NFL Commissioner Roger Goodell immediately dismissed Trump’s comments as divisive, and dozens of others followed suit. Online feeds were filled with photos and commentary about all the players – like the Tennessee Titans and the Seattle Seahawks – who took a knee or linked arms. At least two national anthem singers kneeled in protest. So did members of the WNBA, who deserve more credit than they get for their longstanding interest in racial justice. Bruce Maxwell, a rookie catcher and military brat, became the first Major League Baseball player to protest during the national anthem. His teammates on the Oakland A’s “fear what’s next,” declares CNN.

Even Stevie Wonder, closing out the Global Citizen Concert in NYC this weekend, took a knee before he performed. His gesture prompted former congressman Joe Walsh to tweet, “Stevie Wonder takes a knee for the Anthem during a concert. Another ungrateful black multi millionaire.”

The New Yorker’s Jelani Cobb places the negative response to these protests as part of a long continuum of disdain for black folks who dare speak out.

He begins with Louis Armstrong, who canceled an overseas goodwill tour planned by the State Department, after a high school journalist asked him what he felt about the situation at Central High School in Little Rock, Arkansas. The governor had sent National Guard troops in to prevent the now-famous Little Rock Nine from integrating the school in 1957. The question prompted “Armstrong to refer to the Arkansas governor as several varieties of ‘motherfucker,’” explains Cobb, though the invective was changed by the paper to “ignorant ploughboy,” evidently. After Armstrong canceled the tour, counter-protesters, angry at Satchmo’s “lack of patriotism,” began to boycott his U.S. performances.

“Yet the belief endures, from Armstrong’s time and before, that visible, affluent African-Americans entertainers are obliged to adopt a pose of ceaseless gratitude—appreciation for the waiver that spared them the low status of so many others of their kind,” says Cobb.

“There again is the presence of outrage for events that should shock the conscience, and the reality of people who sincerely believe, or who have at least convincingly lied to themselves, that dissenters are creating an issue where there is none.”

A writer named Angela Denker focuses on a different aspect of this difficult history. Denker describes herself as a delightful mix of things – a sportswriter, a Lutheran pastor, faith blogger and a family woman. In this powerful essay, “The Power and Threat of Kneeling,” she analyzes Kaepernick’s professional skills succinctly, while pointing out that he is a man of a very specific faith – baptized Methodist, confirmed Lutheran, and a Baptist church-goer during college. He even has Psalm 18:39 tattooed on his arm. While his protest is part of his Christian tradition, Kaepernick is not afforded the courtesy that is bestowed on, say, a Tim Tebow. “Is it possible we don’t want to see his Christian faith because Kaepernick doesn’t look like the white, all-American, handsome Texas quarterback that white America believes is all that’s great about football and America?”

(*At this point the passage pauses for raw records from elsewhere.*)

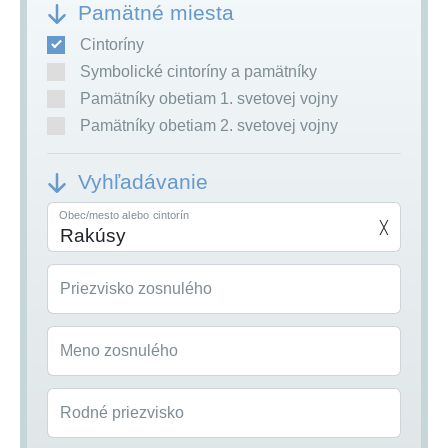
Pamätné miesta
Cintoríny
Symbolické cintoríny a pamätníky
Pamätníky obetiam 1. svetovej vojny
Pamätníky obetiam 2. svetovej vojny
Vyhľadávanie
Obec/mesto alebo cintorín
╳
Priezvisko zosnulého
Meno zosnulého
Rodné priezvisko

This has a long history, too. In April 1960, Martin Luther King described this spiritual divide on Meet the Press. “I think it is one of the tragedies of our nation – one of the shameful tragedies that 11:00 on Sunday Morning is one of the most segregated hours… in Christian America.”

And in many ways, it still is.

And it will take more than a blustery speech to unite this divide. “This is about a deep fear of what Kaepernick has tapped into,” says Denker. “A shaking of America’s Christian roots and a question about who owns the narrative of Jesus: white Evangelical Christian culture or African American liberation movements?”